Of course, the accuracy of the mirror so far had also shown me good things. One of the things that was different about Jesus was that he seemed to know all the bad things, and yet, for some reason, He didn't run away over them. I would have. I would have run screaming for the hills, proclaiming to all who could hear me that this was one you needed to stay away from. This one was bad and he would make you sorry.

But Jesus saw all this stuff and made me see it and yet He didn't run away on me.

I got up from the computer and walked to my son's room. Since we'd put the loft in his room, I could look in on him sleeping any more. So I looked in on the room that represented him. It was less a mess than normal. My wife had spent time over the Christmas vacation weeding out the things that a boy doesn't need any more once he turns seven. My son didn't care about such an activity. After all, there were important things that a seven-year-old boy needed to do. Maybe more important, in the long run, than cleaning up his room.

I pulled the door shut and glanced in on my daughter. For once, her room was clean. It had been a battle for her. She'd started middle school in the fall, and it was academically demanding. On some nights, she'd do homework until after eleven. And she was still swimming. And she was going to youth group. And she was still involved a little bit in Girl Scouts. In the past year, she'd grown from a sweet girl to a blossoming young women, filled with doubts and confidence. She was learning what she couldn't do, but more important, she was learning what she could do.

She might have a chance, I thought, to get past her equivalent of the plate of spaghetti.

Then I looked in on my wife, sleeping soundly until the alarm sounded in a few minutes. She hated to get up early, and yet she did. Every day. And the first thing she would do is to wake up my daughter. I'd have told her to get an alarm clock. But my wife went in every morning and laid down on the bed next to her and eased her out of bed. In order to get the bus at 6:05, she needed to be up before 5:30. It was a heavy cross to bare for one so young, and yet she did it mostly without complaint. And my wife got up early with her, even when she was dead tired, mostly without complaint.

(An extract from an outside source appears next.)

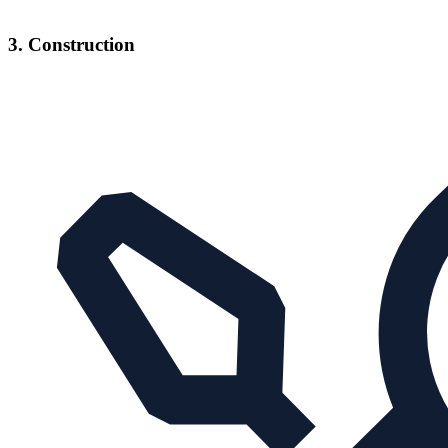
3. Construction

I went back in the room I use more or less as an office. A fortress of solitude is more like it.

I sat down and stared out into the house and thought "My God, what have I done? What have these people learned from me?" I put my head in my hands and I begged a God that I can't see for forgiveness. And before long, I could feel the tears rolling from my cheeks onto my thighs. And I felt alone and afraid and small.

And Jesus wasn't there.

I needed Him now, to help me deal with the mess I had become and He wasn't there.

Later that day, I went to the cafe in the ground floor of my building to grab some lunch. The morning had gone poorly, but then again, I would have predicted that, given how it started.

Jesus wasn't there, either.

So I grabbed a sandwich and went back up to my desk. I needed to get a report done, anyway. And I needed to call a radio station to set up a field trip for my son's Cub Scout den. And there was swim practice tonight and we still hadn't finalized the plans for the Winter show, which I was basically running because the president was out of town and so was the other person with the most experience.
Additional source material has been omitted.